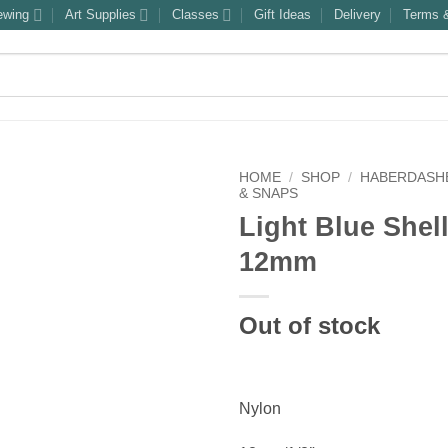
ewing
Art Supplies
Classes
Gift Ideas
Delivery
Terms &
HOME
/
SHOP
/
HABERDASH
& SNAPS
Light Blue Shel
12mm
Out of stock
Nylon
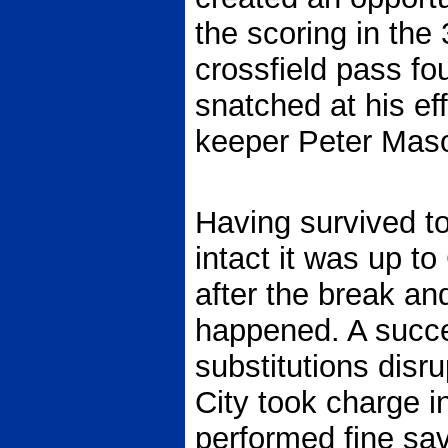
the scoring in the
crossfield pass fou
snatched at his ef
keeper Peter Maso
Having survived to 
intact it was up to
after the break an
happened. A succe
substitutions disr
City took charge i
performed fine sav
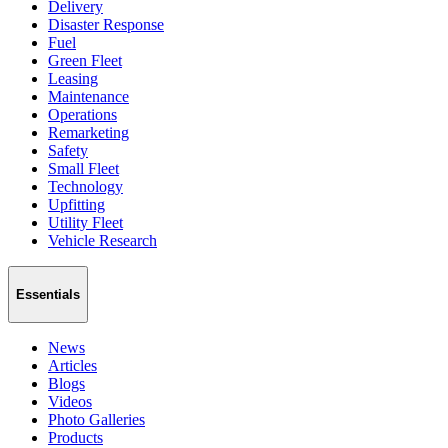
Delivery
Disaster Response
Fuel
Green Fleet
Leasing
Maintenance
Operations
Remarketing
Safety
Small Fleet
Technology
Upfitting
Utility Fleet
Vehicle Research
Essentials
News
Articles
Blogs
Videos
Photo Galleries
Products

::::

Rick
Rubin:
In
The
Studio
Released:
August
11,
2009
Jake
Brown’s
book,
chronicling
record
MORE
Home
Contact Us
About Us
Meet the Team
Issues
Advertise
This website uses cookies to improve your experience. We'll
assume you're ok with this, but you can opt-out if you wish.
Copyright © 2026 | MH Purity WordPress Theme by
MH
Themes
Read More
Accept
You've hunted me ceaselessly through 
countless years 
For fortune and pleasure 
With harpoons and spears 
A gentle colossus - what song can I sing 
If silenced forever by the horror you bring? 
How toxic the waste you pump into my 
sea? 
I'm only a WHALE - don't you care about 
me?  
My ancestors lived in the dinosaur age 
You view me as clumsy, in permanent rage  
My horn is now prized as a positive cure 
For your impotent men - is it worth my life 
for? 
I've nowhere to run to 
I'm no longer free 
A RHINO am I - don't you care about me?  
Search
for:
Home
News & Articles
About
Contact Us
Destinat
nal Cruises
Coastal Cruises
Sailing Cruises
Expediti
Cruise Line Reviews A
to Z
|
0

::::

* **ACTIVITY**: For this exercise, return every line from the data that holds the string "your".

* **WRITTEN RESPONSE**:
This website uses cookies to improve your experience. We'll
For your impotent men - is it worth my life 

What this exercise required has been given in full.